---
name: agentic-error-recovery
description: Review or design error recovery for agentic AI systems. Use when an agent pipeline fails silently, loops forever, double-executes actions, or when hardening an agent for production — covers retries, idempotency, loop guards, fallbacks, and observability.
---

# Agentic Error Recovery Review

You are hardening an agentic AI system (LLM agents with tool use, multi-step plans, or autonomous loops) for production. Agents fail differently from normal services: the failure is often a *plausible wrong action*, not an exception. Review the system against each failure class below; for each, report what exists, what's missing, and the concrete fix.

## Failure class 1 — The model output is wrong or malformed

- Tool-call arguments are schema-validated before execution, and validation failures are sent back to the model for repair (bounded to 2–3 attempts) instead of crashing the run.
- Free-text outputs that downstream code parses (JSON, dates, IDs) go through a tolerant parser plus a repair prompt, never a bare JSON.parse.
- Hallucinated references (nonexistent file paths, record IDs, URLs) are checked against reality before acting on them.

## Failure class 2 — The action executed, then something failed

This is the dangerous one. An agent that retries a step containing a side effect will double-send the email, double-charge, double-post.

- Every tool with a side effect is classified: idempotent / idempotent-with-key / unsafe-to-retry.
- Unsafe tools use idempotency keys derived from the run + step, or a check-before-write pattern.
- The agent's transcript/journal records side effects as committed BEFORE reporting success, so a crash between action and record can be detected on resume.
- Resume logic replays from the journal rather than re-planning from scratch when possible.

## Failure class 3 — Loops and runaway behavior

- Hard ceilings exist: max steps per run, max tokens per run, max wall-clock, max cost. Each ceiling has a defined behavior when hit (fail loudly, summarize partial progress — never silently truncate).
- Loop detection: identical tool call with identical args N times in a row aborts with a diagnostic, not another retry.
- Sub-agent spawning (if any) has depth and fan-out limits.

## Failure class 4 — External dependencies fail

- Provider errors are segmented: rate limits (retry with backoff + jitter), transient 5xx (retry bounded), content refusals (do NOT retry identically — rephrase or escalate), context overflow (compact and retry once).
- A fallback model or degraded mode exists for hard provider outages, and it's actually wired, not just designed.
- Tool timeouts are set per tool, not one global value; slow tools can't stall the whole run past the run ceiling.
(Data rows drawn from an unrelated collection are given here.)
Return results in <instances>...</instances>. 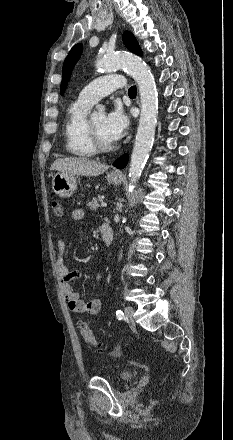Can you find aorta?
I'll return each mask as SVG.
<instances>
[{
    "instance_id": "obj_1",
    "label": "aorta",
    "mask_w": 233,
    "mask_h": 440,
    "mask_svg": "<svg viewBox=\"0 0 233 440\" xmlns=\"http://www.w3.org/2000/svg\"><path fill=\"white\" fill-rule=\"evenodd\" d=\"M96 67L102 72L124 69L136 81L141 100V114L131 155L129 177L131 189L141 176L151 151L158 113V98L154 77L147 64L132 54H114L97 61ZM98 113L104 112L103 106H97Z\"/></svg>"
}]
</instances>
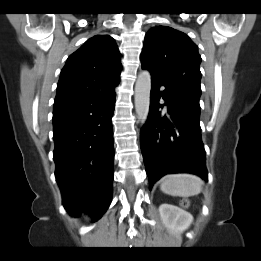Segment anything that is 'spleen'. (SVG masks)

## Failure class 5 — Nobody can tell what happened

- Every run has a trace: each step's prompt summary, model, tool calls with args, results, tokens, latency, and cost — queryable by run ID.
- Failures are classified into the classes above in metrics, so "agent reliability" is a dashboard, not a vibe.
- A human-readable run summary is produced on failure: what was attempted, what succeeded, what state was left behind, what's safe to retry.
- Escalation path: runs that exhaust recovery land in a review queue with full context, not a generic error log.

## Output format

1. **Risk verdict** — which failure classes are unhandled, ranked by blast radius.
2. **Findings per class** — present/missing/partial, with file:line evidence where you reviewed code.
3. **Fix plan** — ordered list; idempotency and ceilings come before observability polish.
4. **What to test** — chaos cases worth scripting (kill mid-step, force malformed output, simulate 429 storms).